> GOAL OF THE EXERCISE
Using the listing below, report how many lines contain the word "exit" and give no other words.

> SUPPLIED MATERIAL
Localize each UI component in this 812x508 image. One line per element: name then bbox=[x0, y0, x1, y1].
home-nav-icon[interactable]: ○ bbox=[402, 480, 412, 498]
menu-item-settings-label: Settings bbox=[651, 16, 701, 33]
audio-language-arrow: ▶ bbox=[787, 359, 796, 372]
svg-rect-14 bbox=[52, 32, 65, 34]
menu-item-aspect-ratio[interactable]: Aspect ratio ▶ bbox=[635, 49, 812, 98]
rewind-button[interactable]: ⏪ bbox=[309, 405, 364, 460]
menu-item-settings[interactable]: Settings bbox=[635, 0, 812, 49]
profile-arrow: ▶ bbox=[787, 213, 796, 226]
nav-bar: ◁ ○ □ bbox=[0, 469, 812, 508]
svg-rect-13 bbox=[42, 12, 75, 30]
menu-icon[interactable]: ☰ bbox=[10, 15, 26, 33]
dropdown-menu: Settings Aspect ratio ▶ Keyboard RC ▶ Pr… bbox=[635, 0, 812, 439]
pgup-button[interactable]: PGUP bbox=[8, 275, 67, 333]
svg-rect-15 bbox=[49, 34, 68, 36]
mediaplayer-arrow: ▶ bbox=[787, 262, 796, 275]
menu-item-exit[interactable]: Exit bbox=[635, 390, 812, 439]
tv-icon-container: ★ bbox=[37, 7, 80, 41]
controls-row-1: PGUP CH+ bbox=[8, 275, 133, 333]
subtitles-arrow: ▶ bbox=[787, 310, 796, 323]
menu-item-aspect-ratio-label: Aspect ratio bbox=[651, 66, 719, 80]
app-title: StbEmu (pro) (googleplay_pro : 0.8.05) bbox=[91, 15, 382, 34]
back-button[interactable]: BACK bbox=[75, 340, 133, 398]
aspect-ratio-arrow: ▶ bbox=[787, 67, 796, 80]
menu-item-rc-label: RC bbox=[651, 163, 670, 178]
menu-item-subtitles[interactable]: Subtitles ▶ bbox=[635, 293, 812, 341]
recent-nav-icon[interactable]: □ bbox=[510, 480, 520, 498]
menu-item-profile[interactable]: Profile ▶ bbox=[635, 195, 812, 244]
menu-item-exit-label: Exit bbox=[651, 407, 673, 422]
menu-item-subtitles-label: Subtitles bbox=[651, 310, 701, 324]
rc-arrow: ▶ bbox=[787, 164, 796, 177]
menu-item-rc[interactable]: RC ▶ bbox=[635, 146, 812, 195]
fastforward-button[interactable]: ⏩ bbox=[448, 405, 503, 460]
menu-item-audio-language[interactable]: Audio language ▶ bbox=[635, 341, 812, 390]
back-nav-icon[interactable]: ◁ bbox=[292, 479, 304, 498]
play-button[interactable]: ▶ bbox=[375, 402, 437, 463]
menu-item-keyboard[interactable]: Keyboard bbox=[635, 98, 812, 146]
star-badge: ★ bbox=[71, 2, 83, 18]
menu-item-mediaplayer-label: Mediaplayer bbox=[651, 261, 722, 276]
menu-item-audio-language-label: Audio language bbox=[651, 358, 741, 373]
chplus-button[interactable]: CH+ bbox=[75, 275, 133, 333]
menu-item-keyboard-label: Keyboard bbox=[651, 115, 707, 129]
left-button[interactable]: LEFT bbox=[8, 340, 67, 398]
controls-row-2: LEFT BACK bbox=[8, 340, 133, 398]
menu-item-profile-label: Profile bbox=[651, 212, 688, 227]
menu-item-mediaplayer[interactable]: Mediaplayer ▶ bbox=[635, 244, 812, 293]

> SOLUTION TO THE PROBLEM
2